All of the records should be reproduced word for word, but no images may appear in the copy.

───── SUPPLIED ENTRIES ─────

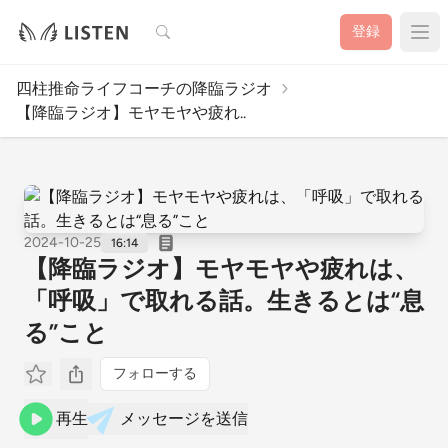
検索
登録
四柱推命ライフコーチの降臨ラジオ
【降臨ラジオ】モヤモヤや疲れ..
2024-10-25
16:14
【降臨ラジオ】モヤモヤや疲れは、
「呼吸」で取れる話。生きるとは“息
る”こと
フォローする
再生
メッセージを送信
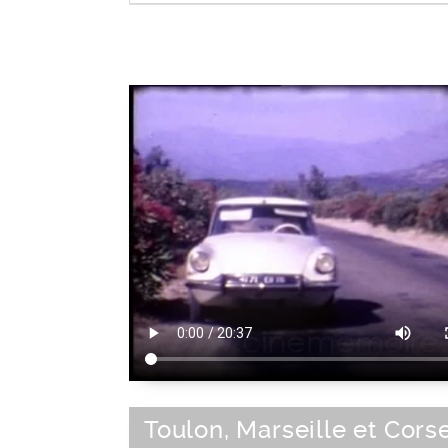
Sud-Est de la France
|
France
|
Sud de 
|
Europe de l'Ouest
|
Union Européenne
Toulon, Marseille et Cors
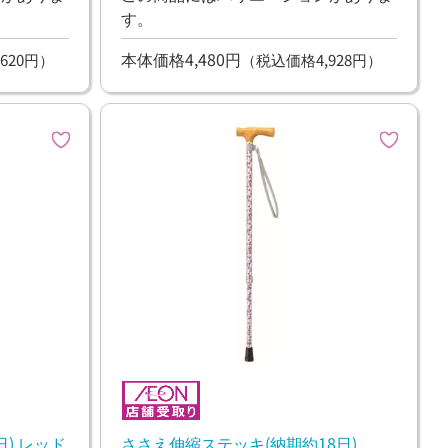
す。
本体価格4,480円
620円）
（税込価格4,928円）
かるがもE 伸縮杖 (納期約10日) レッド
ささえ伸縮ステッキ(納期約18日)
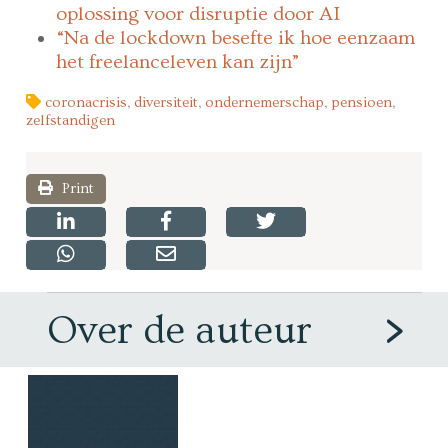
oplossing voor disruptie door AI
“Na de lockdown besefte ik hoe eenzaam
het freelanceleven kan zijn”
coronacrisis
,
diversiteit
,
ondernemerschap
,
pensioen
,
zelfstandigen
Print
Over de auteur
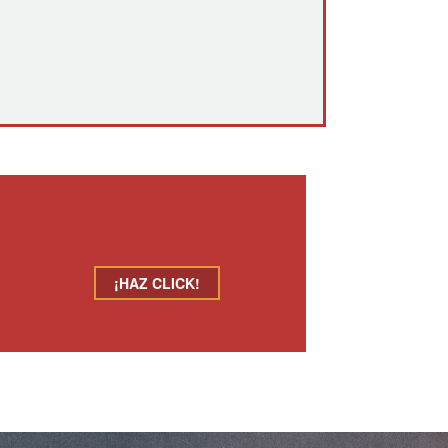
¡HAZ CLICK!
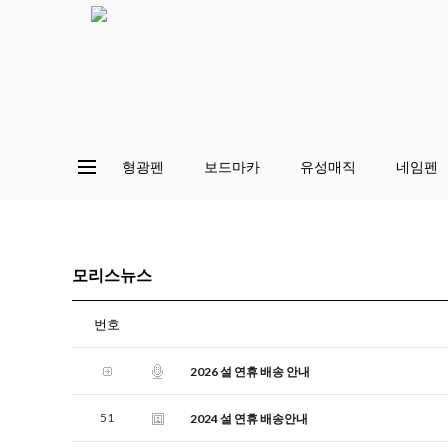
형광펜
보드마카
유성매직
네임펜
모리스뉴스
번호
2026 설 연휴 배송 안내
51
2024 설 연휴 배송안내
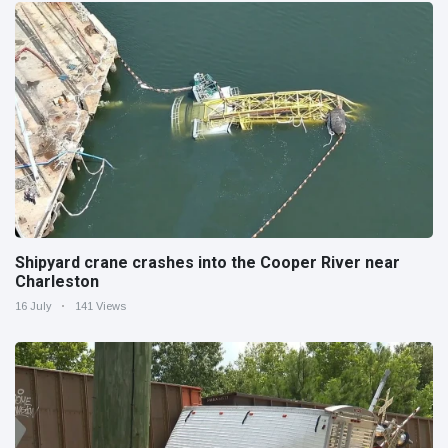
Shipyard crane crashes into the Cooper River near
Charleston
16 July
141 Views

─────

- EXPECTED OUTPUT
検索
登録
四柱推命ライフコーチの降臨ラジオ
【降臨ラジオ】モヤモヤや疲れ..
2024-10-25
16:14
【降臨ラジオ】モヤモヤや疲れは、
「呼吸」で取れる話。生きるとは“息
る”こと
フォローする
再生
メッセージを送信
Sud-Est de la France
|
France
|
Sud de 
|
Europe de l'Ouest
|
Union Européenne
Toulon, Marseille et Cors
す。
本体価格4,480円
620円）
（税込価格4,928円）
かるがもE 伸縮杖 (納期約10日) レッド
ささえ伸縮ステッキ(納期約18日)
oplossing voor disruptie door AI
“Na de lockdown besefte ik hoe eenzaam
het freelanceleven kan zijn”
coronacrisis
,
diversiteit
,
ondernemerschap
,
pensioen
,
zelfstandigen
Print
Over de auteur
¡HAZ CLICK!
형광펜
보드마카
유성매직
네임펜
모리스뉴스
번호
2026 설 연휴 배송 안내
51
2024 설 연휴 배송안내
Shipyard crane crashes into the Cooper River near
Charleston
16 July
141 Views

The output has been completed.